"Out late," said Kornfeld, too jauntily. "On a case?"
"Not really," I said. I was tired, despite the fresh infusion of make, and I wasn't in the bantering mood. I wouldn't have minded talking to Catherine, but Kornfeld seemed to want to express himself verbally for a change.
"You must have been somewhere," he said. "We've been waiting since eight."
"Thanks, it makes the place feel lived in. I really appreciate it."
"You've been warned off this case. More than once."
"I've been warned off this case even more than you think. It's getting pretty dull."
The door was still open. Kornfeld went around me and closed it. "We don't really want to talk about the case. The case is closed. We wanted to let you know that Orton Angwine is karmically defunct. As far as we're concerned, that's the end of it."

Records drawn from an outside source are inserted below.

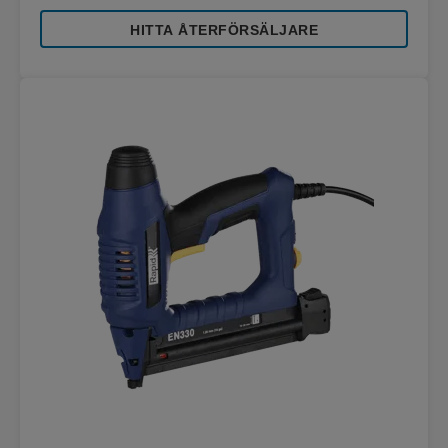
HITTA ÅTERFÖRSÄLJARE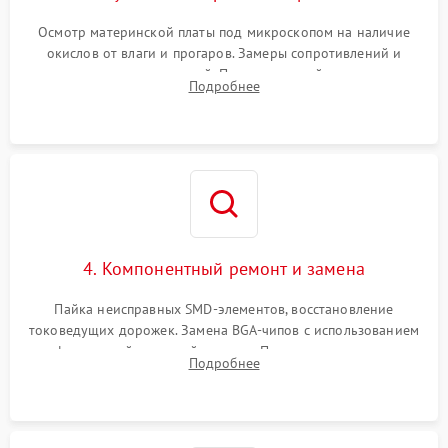
Осмотр материнской платы под микроскопом на наличие
окислов от влаги и прогаров. Замеры сопротивлений и
дежурных напряжений. Проверка цепей питания,
Подробнее
мультиконтроллера, процессора и видеочипа.
4. Компонентный ремонт и замена
Пайка неисправных SMD-элементов, восстановление
токоведущих дорожек. Замена BGA-чипов с использованием
инфракрасной паяльной станции. Прошивка микросхемы
Подробнее
BIOS или замена поврежденных портов USB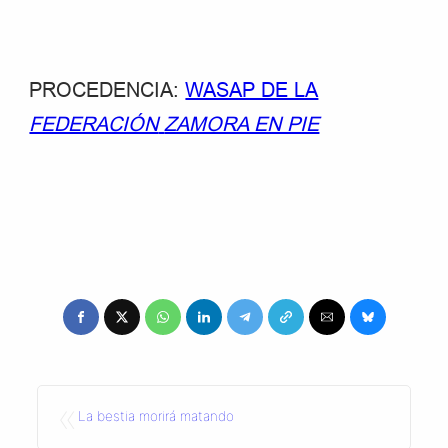
PROCEDENCIA:
WASAP DE LA
FEDERACIÓN
ZAMORA EN PIE
«
La bestia morirá matando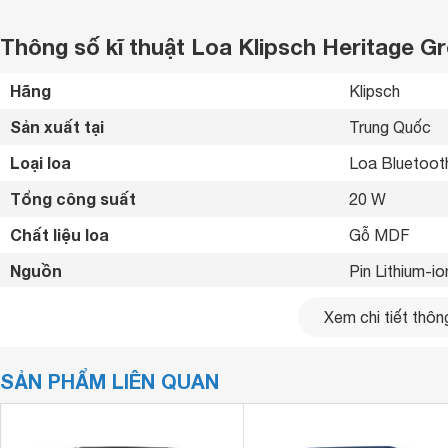
Thông số kĩ thuật Loa Klipsch Heritage G
Hãng
Klipsch 
Sản xuất tại
Trung Quốc 
Loại loa
Loa Bluetoot
Tổng công suất
20 W
Chất liệu loa
Gỗ MDF 
Nguồn
Pin Lithium-io
Dải tần số
65Hz–22kHz 
Xem chi tiết thông
Thời gian sử dụng
8 giờ 
SẢN PHẨM LIÊN QUAN
Kết nối không dây
Bluetooth 
Kết nối khác
AUX 3.5mm 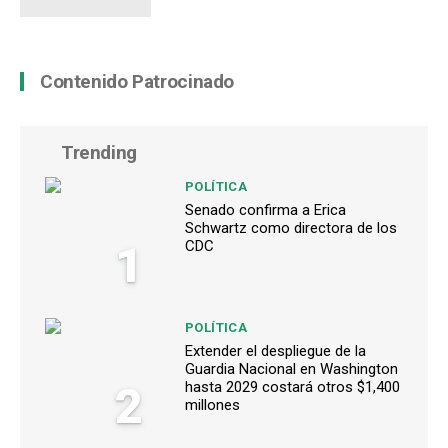
Contenido Patrocinado
Trending
POLÍTICA
Senado confirma a Erica
Schwartz como directora de los
1
CDC
POLÍTICA
Extender el despliegue de la
Guardia Nacional en Washington
2
hasta 2029 costará otros $1,400
millones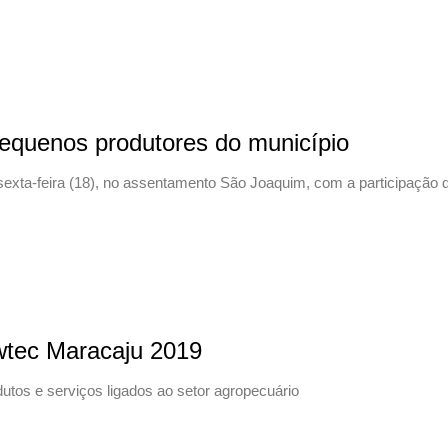
pequenos produtores do município
exta-feira (18), no assentamento São Joaquim, com a participação d
wtec Maracaju 2019
tos e serviços ligados ao setor agropecuário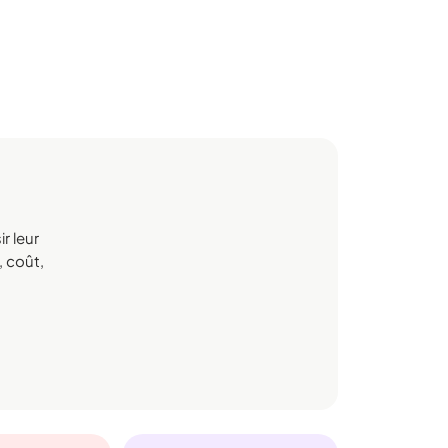
r leur
, coût,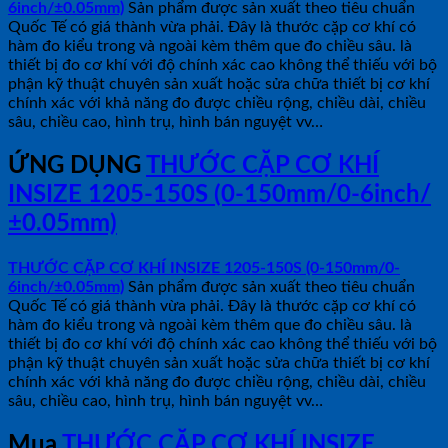
6inch/±0.05mm)
Sản phẩm được sản xuất theo tiêu chuẩn
Quốc Tế có giá thành vừa phải. Đây là thước cặp cơ khí có
hàm đo kiểu trong và ngoài kèm thêm que đo chiều sâu. là
thiết bị đo cơ khí với độ chính xác cao không thể thiếu với bộ
phận kỹ thuật chuyên sản xuất hoặc sửa chữa thiết bị cơ khí
chính xác với khả năng đo được chiều rộng, chiều dài, chiều
sâu, chiều cao, hình trụ, hình bán nguyệt vv…
ỨNG DỤNG
THƯỚC CẶP CƠ KHÍ
INSIZE 1205-150S (0-150mm/0-6inch/
±0.05mm)
THƯỚC CẶP CƠ KHÍ INSIZE 1205-150S (0-150mm/0-
6inch/±0.05mm)
Sản phẩm được sản xuất theo tiêu chuẩn
Quốc Tế có giá thành vừa phải. Đây là thước cặp cơ khí có
hàm đo kiểu trong và ngoài kèm thêm que đo chiều sâu. là
thiết bị đo cơ khí với độ chính xác cao không thể thiếu với bộ
phận kỹ thuật chuyên sản xuất hoặc sửa chữa thiết bị cơ khí
chính xác với khả năng đo được chiều rộng, chiều dài, chiều
sâu, chiều cao, hình trụ, hình bán nguyệt vv…
Mua
THƯỚC CẶP CƠ KHÍ INSIZE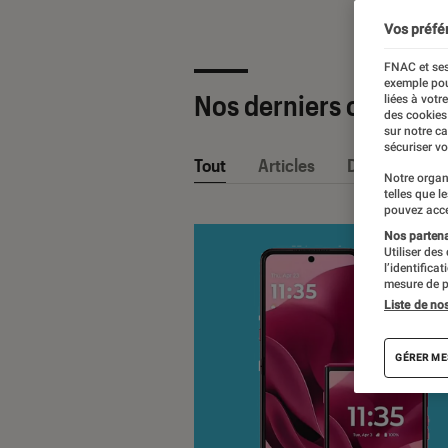
Vos préfé
FNAC et ses
exemple pou
Nos derniers contenu
liées à votr
des cookies
sur notre c
sécuriser vo
Tout
Articles
Dossiers
Notre organ
telles que l
pouvez acce
Nos partenai
Utiliser des
l’identifica
mesure de p
Liste de no
GÉRER ME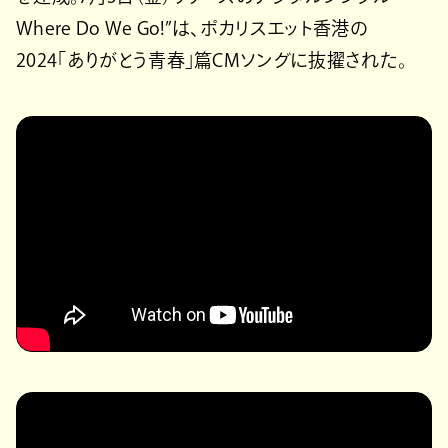
Where Do We Go!”は、ポカリスエット香港の
2024「ありがとう青春」篇CMソングに抜擢された。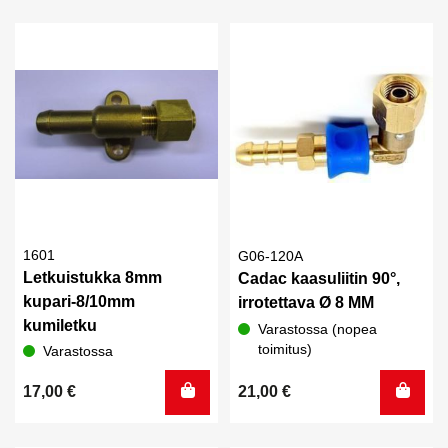
1601
G06-120A
Letkuistukka 8mm
Cadac kaasuliitin 90°,
kupari-8/10mm
irrotettava Ø 8 MM
kumiletku
Varastossa (nopea
toimitus)
Varastossa
17,00
€
21,00
€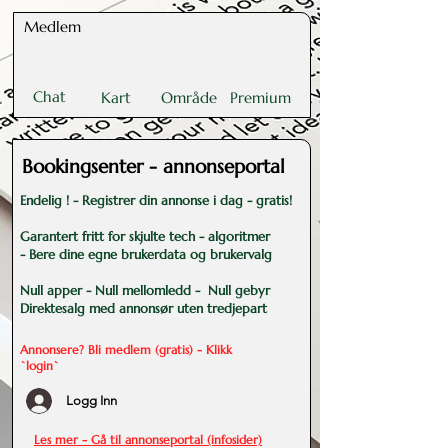
Medlem
Chat
Kart
Område
Premium
Bookingsenter - annonseportal
Endelig ! - Registrer din annonse i dag - gratis!
Garantert fritt for skjulte tech - algoritmer
- Bere dine egne
brukerdata og brukervalg
Null apper - Null mellomledd - Null gebyr
Direktesalg med annonsør uten tredjepart
Annonsere? Bli medlem (gratis) - Klikk
`login`
Logg Inn
Les mer - Gå til annonseportal (infosider)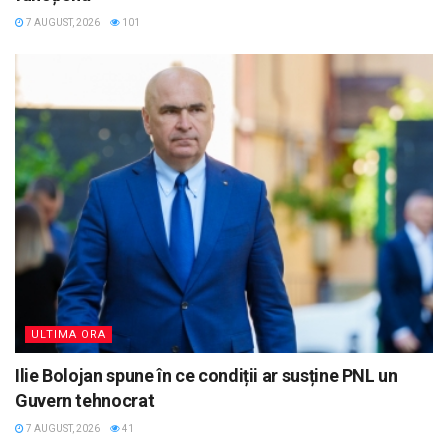
7 AUGUST, 2026
101
ULTIMA ORA
Ilie Bolojan spune în ce condiții ar susține PNL un
Guvern tehnocrat
7 AUGUST, 2026
41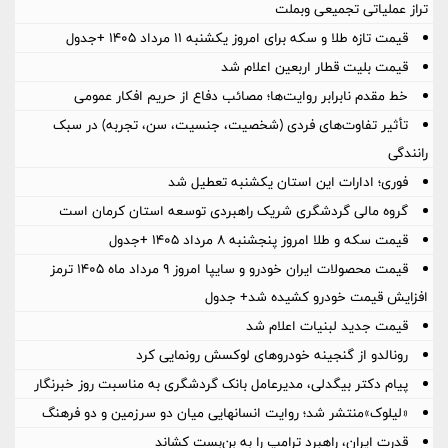
تراز عملیاتی تجمیعی وبملت
قیمت تازه طلا و سکه برای امروز یکشنبه ۱۱ مرداد ۱۴۰۵ +جدول
قیمت بلیت قطار اربعین اعلام شد
خط مقدم نابرابر روایت‌ها؛ مصائب دفاع از حریم افکار عمومی
تأثیر تفاوت‌های فردی (شخصیت، جنسیت، سن، تجربه) در سبک
رانندگی
فوری؛ ادارات این استان یکشنبه تعطیل شد
گروه مالی گردشگری شریک راهبردی توسعه استان کرمان است
قیمت سکه و طلا امروز پنجشنبه ۸ مرداد ۱۴۰۵ +جدول
قیمت محصولات ایران خودرو و سایپا امروز ۹ مرداد ماه ۱۴۰۵ ترمز
افزایش قیمت خودرو کشیده شد+ جدول
قیمت جدید لبنیات اعلام شد
رونالدو از گنجینه خودروهای لوکسش رونمایی کرد
پیام دکتر بیگدلی، مدیرعامل بانک گردشگری به مناسبت روز خبرنگار
«لیلوک»منتشر شد؛ روایت انسانهایی میان دو سرزمین و دو فرهنگ
قدرت ایران، راهبرد ترامپ را به بن‌بست کشاند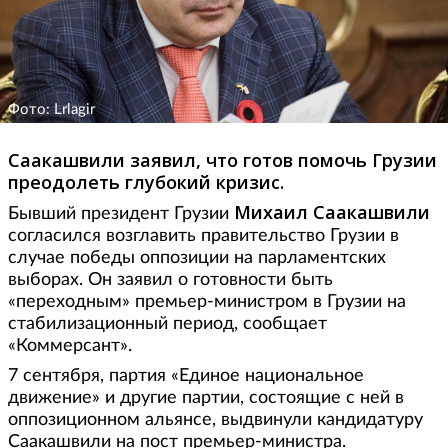
Фото: Lrlagir
Саакашвили заявил, что готов помочь Грузии
преодолеть глубокий кризис.
Михаил Саакашвили
Бывший президент Грузии
согласился возглавить правительство Грузии в
случае победы оппозиции на парламентских
выборах. Он заявил о готовности быть
«переходным» премьер-министром в Грузии на
стабилизационный период, сообщает
«Коммерсант».
7 сентября, партия «Единое национальное
движение» и другие партии, состоящие с ней в
оппозиционном альянсе, выдвинули кандидатуру
Саакашвили на пост премьер-министра.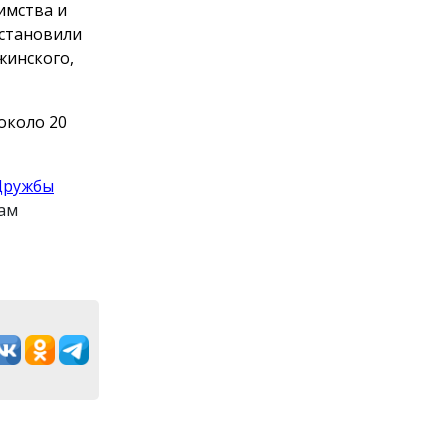
имства и
установили
жинского,
около 20
Дружбы
там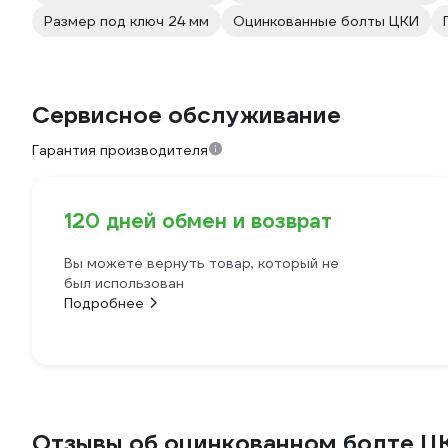
Размер под ключ 24 мм
Оцинкованные болты ЦКИ
Сервисное обслуживание
Гарантия производителя
120 дней обмен и возврат
Вы можете вернуть товар, который не
был использован
Подробнее
Отзывы об оцинкованном болте ЦК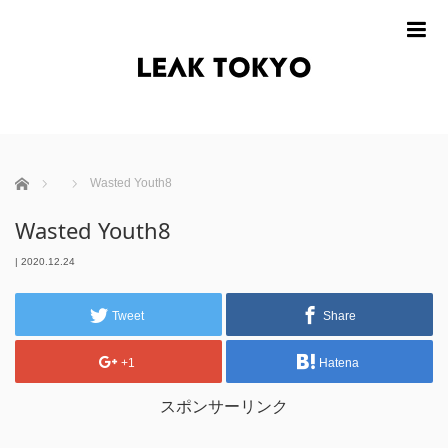
m
ホーム
Wasted Youth8
Wasted Youth8
|
2020.12.24
Tweet
Share
+1
Hatena
スポンサーリンク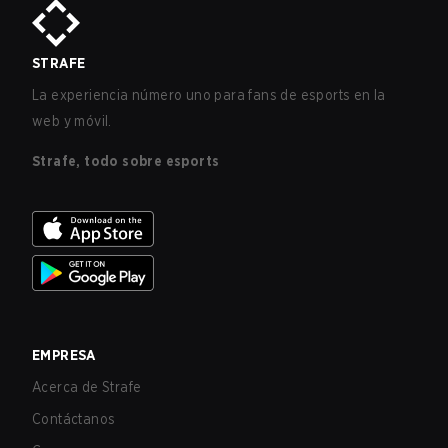
STRAFE
La experiencia número uno para fans de esports en la
web y móvil.
Strafe, todo sobre esports
EMPRESA
Acerca de Strafe
Contáctanos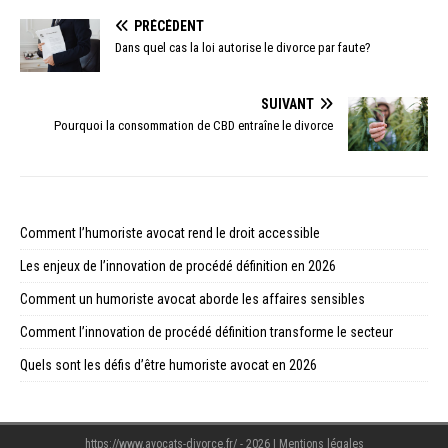
PRÉCÉDENT
Dans quel cas la loi autorise le divorce par faute?
SUIVANT
Pourquoi la consommation de CBD entraîne le divorce
Comment l’humoriste avocat rend le droit accessible
Les enjeux de l’innovation de procédé définition en 2026
Comment un humoriste avocat aborde les affaires sensibles
Comment l’innovation de procédé définition transforme le secteur
Quels sont les défis d’être humoriste avocat en 2026
https://www.avocats-divorce.fr/ - 2026
|
Mentions légales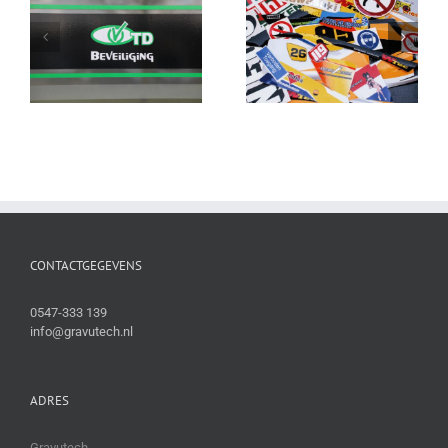
CONTACTGEGEVENS
0547-333 139
info@gravutech.nl
ADRES
Gravutech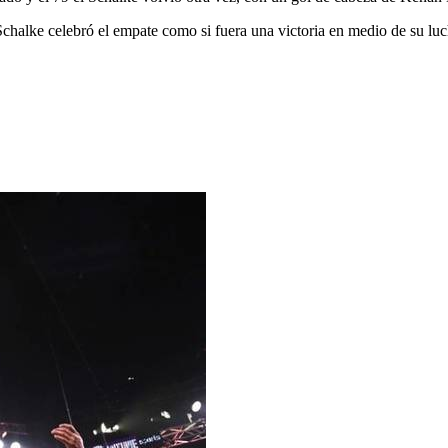
l Schalke celebró el empate como si fuera una victoria en medio de su l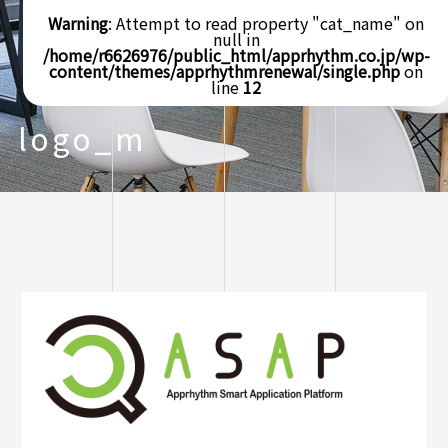
Warning
: Attempt to read property "cat_name" on
null in
/home/r6626976/public_html/apprhythm.co.jp/wp-
content/themes/apprhythmrenewal/single.php
on
line
12
logo_m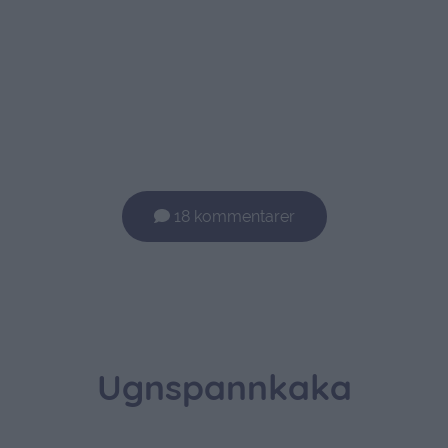
18 kommentarer
Ugnspannkaka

"Great." I turned away from Kornfeld and faced Catherine Teleprompter. She seemed smaller and less formidable out of the Office, which didn't stop me from wanting to grab hold of her—it just made it seem more possible. She had her black waterfall of hair pinned back with a clasp this time, and it gave me a nice view of her throat. I watched it bob as our eyes locked, but she didn't say anything.
"There's just one more piece of business," said Kornfeld from behind me. "I need your card."
"Who gets credit for the nab?" I asked as I dug in my pocket for my card. "Morgenlander?"
"Morgenlander was transferred off the case this afternoon," said Kornfeld. "He wasn't familiar enough with the beat. It was a mistake bringing him in."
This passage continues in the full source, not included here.